PROBLEM REQUIREMENTS »
Working through the data below, reproduce word for word the line with "三、来稿须为作者本人的研究成果。作者" and every line after it, both ends included, and omit the pictures.
************
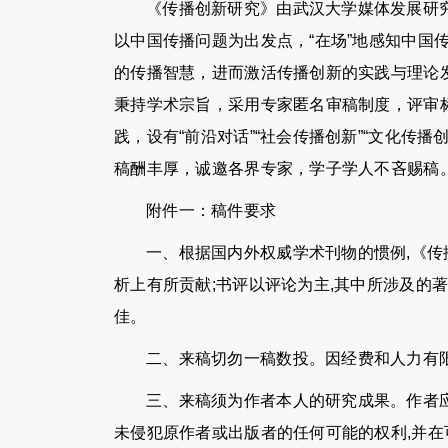
《传播创新研究》由武汉大学媒体发展研
以中国传播问题为出发点，“在场”地感知中国
的传播智慧，进而激活传播创新的实践与理论
秉持学术宗旨，采用专家匿名审稿制度，评审
践，设有“前沿对话”“社会传播创新”“文化传播创
稿酬丰厚，诚邀各界专家，学子学人不吝赐稿。投稿系统: http
附件一：稿件要求
一、根据国内外权威学术刊物的惯例,《传
析上有所贡献;书评以评论为主,其中所涉及的
佳。
二、来稿切勿一稿数投。因经费和人力有限
三、来稿须为作者本人的研究成果。作者
未侵犯原作者或出版者的任何可能的权利,并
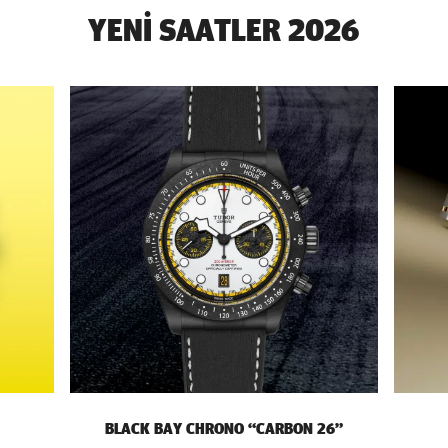
YENI SAATLER 2026
BLACK BAY CHRONO “CARBON 26”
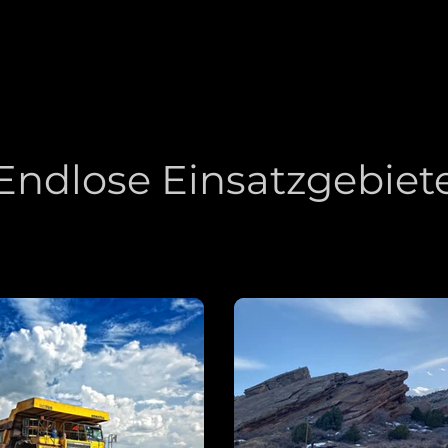
Endlose Einsatzgebiet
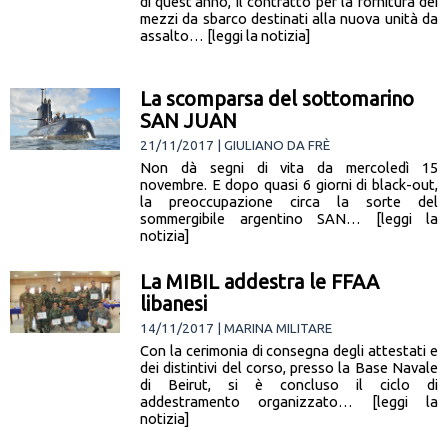
di quest’anno, il contratto per la fornitura dei
mezzi da sbarco destinati alla nuova unità da
assalto… [leggi la notizia]
La scomparsa del sottomarino
SAN JUAN
21/11/2017 | GIULIANO DA FRÈ
Non dà segni di vita da mercoledì 15
novembre. E dopo quasi 6 giorni di black-out,
la preoccupazione circa la sorte del
sommergibile argentino SAN… [leggi la
notizia]
La MIBIL addestra le FFAA
libanesi
14/11/2017 | MARINA MILITARE
Con la cerimonia di consegna degli attestati e
dei distintivi del corso, presso la Base Navale
di Beirut, si è concluso il ciclo di
addestramento organizzato… [leggi la
notizia]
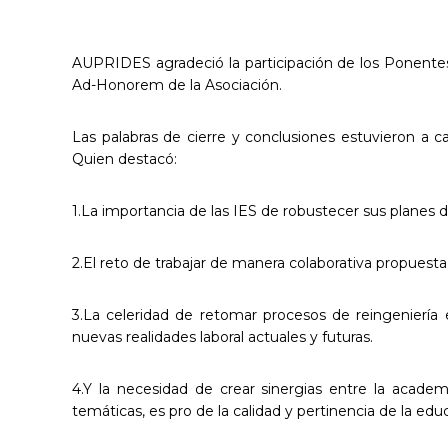
AUPRIDES agradeció la participación de los Ponentes
Ad-Honorem de la Asociación.
Las palabras de cierre y conclusiones estuvieron a c
Quien destacó:
1.La importancia de las IES de robustecer sus planes
2.El reto de trabajar de manera colaborativa propuesta 
3.La celeridad de retomar procesos de reingeniería e
nuevas realidades laboral actuales y futuras.
4.Y la necesidad de crear sinergias entre la acad
temáticas, es pro de la calidad y pertinencia de la edu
************
RESULT OF THE TASK »
三、来稿须为作者本人的研究成果。作者
未侵犯原作者或出版者的任何可能的权利,并
YENI SAATLER 2026
BLACK BAY CHRONO “CARBON 26”
Endlose Einsatzgebiet
di quest’anno, il contratto per la fornitura dei
mezzi da sbarco destinati alla nuova unità da
assalto… [leggi la notizia]
La scomparsa del sottomarino
SAN JUAN
21/11/2017 | GIULIANO DA FRÈ
Non dà segni di vita da mercoledì 15
novembre. E dopo quasi 6 giorni di black-out,
la preoccupazione circa la sorte del
sommergibile argentino SAN… [leggi la
notizia]
La MIBIL addestra le FFAA
libanesi
14/11/2017 | MARINA MILITARE
Con la cerimonia di consegna degli attestati e
dei distintivi del corso, presso la Base Navale
di Beirut, si è concluso il ciclo di
addestramento organizzato… [leggi la
notizia]
AUPRIDES agradeció la participación de los Ponentes
Ad-Honorem de la Asociación.
Las palabras de cierre y conclusiones estuvieron a c
Quien destacó:
1.La importancia de las IES de robustecer sus planes
2.El reto de trabajar de manera colaborativa propuesta 
3.La celeridad de retomar procesos de reingeniería e
nuevas realidades laboral actuales y futuras.
4.Y la necesidad de crear sinergias entre la acad
temáticas, es pro de la calidad y pertinencia de la edu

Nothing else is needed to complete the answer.